*** Begin section ***

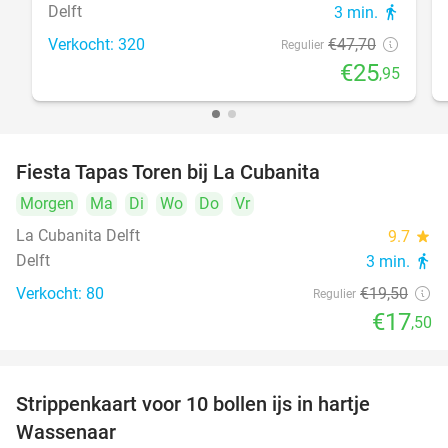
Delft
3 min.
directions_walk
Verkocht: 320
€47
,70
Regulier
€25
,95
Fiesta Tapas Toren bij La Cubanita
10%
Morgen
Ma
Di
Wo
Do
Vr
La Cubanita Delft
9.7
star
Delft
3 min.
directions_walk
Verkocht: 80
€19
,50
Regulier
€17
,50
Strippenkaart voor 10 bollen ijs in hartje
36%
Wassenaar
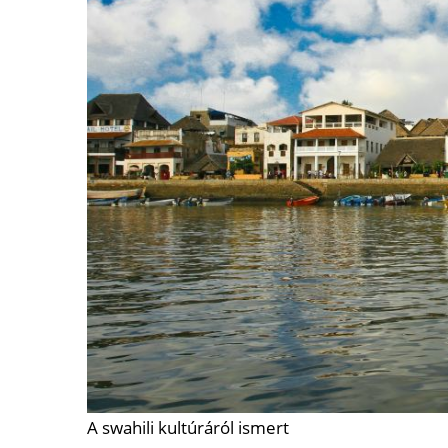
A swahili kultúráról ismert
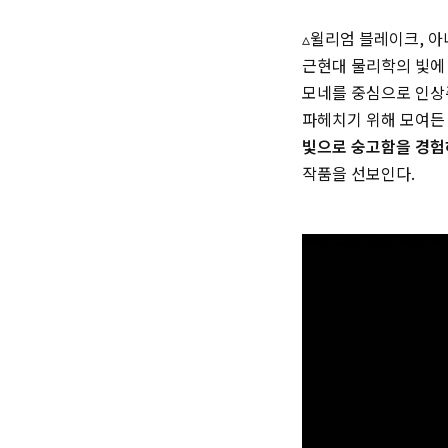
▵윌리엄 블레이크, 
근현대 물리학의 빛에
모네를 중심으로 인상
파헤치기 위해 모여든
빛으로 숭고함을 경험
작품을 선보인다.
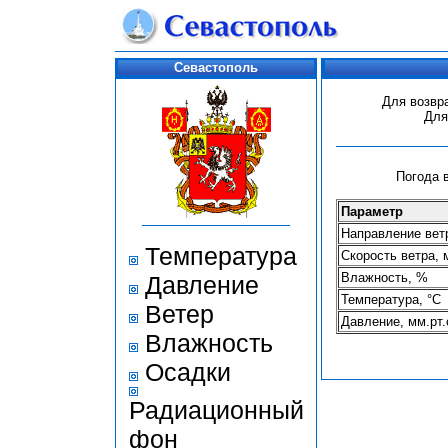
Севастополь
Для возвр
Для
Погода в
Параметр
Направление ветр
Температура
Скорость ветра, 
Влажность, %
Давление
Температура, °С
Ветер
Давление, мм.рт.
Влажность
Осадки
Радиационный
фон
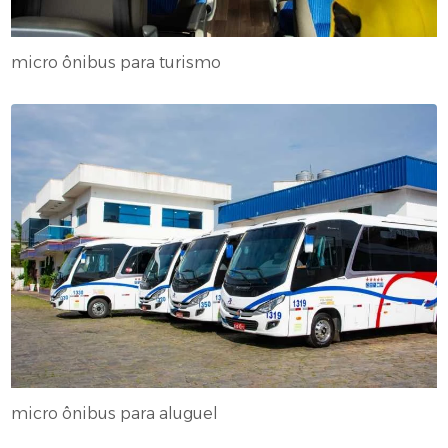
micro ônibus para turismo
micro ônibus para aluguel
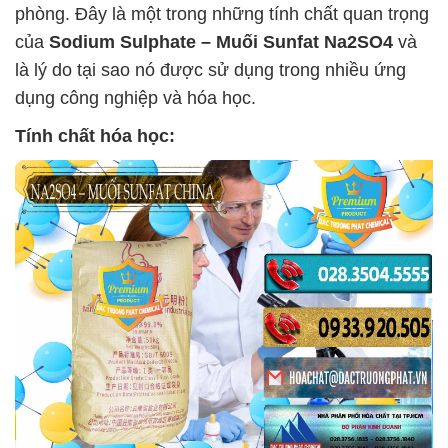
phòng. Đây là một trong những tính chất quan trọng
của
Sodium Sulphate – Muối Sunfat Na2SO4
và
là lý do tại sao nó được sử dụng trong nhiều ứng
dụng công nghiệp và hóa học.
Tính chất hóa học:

*** End section ***

▶ **Work item**
Transcribe, word for word, the line holding "Давление, мм.рт." and all lines after it in the entries above, ending with the last. Only those lines; no pictures.

▶ **Answer box**
Давление, мм.рт.
Влажность
Осадки
Радиационный
фон
micro ônibus para turismo
micro ônibus para aluguel
phòng. Đây là một trong những tính chất quan trọng
của
Sodium Sulphate – Muối Sunfat Na2SO4
và
là lý do tại sao nó được sử dụng trong nhiều ứng
dụng công nghiệp và hóa học.
Tính chất hóa học:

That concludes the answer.